→ REQUIRED WORK: Check each line of the entries below for the word "cuándo", and copy out the ones that have it.

· · · · ·

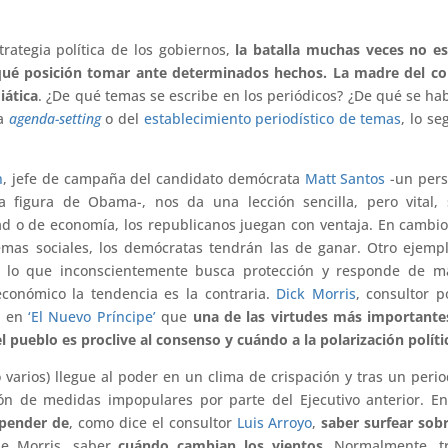
rategia política de los gobiernos,
la batalla muchas veces no es
qué posición tomar ante determinados hechos. La madre del co
iática
. ¿De qué temas se escribe en los periódicos? ¿De qué se ha
la
agenda-setting
o del
establecimiento periodístico de temas
, lo s
n
, jefe de campaña del candidato demócrata
Matt Santos
-un pers
la figura de Obama-, nos da una lección sencilla, pero vital,
ad o de economía, los republicanos juegan con ventaja. En cambio,
mas sociales, los demócratas tendrán las de ganar. Otro ejemp
or lo que inconscientemente busca protección y responde de m
conómico la tendencia es la contraria.
Dick Morris
, consultor po
a en
‘El Nuevo Príncipe’
que
una de las virtudes más importante
l pueblo es proclive al consenso y cuándo a la polarización políti
 varios) llegue al poder en un clima de crispación y tras un peri
ción de medidas impopulares por parte del Ejecutivo anterior. E
epender de
, como dice el consultor
Luis Arroyo
,
saber surfear sob
e Morris, saber
cuándo cambian los vientos.
Normalmente, tr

· · · · ·

→ TASK SOLUTION:
l pueblo es proclive al consenso y cuándo a la polarización políti
cuándo cambian los vientos.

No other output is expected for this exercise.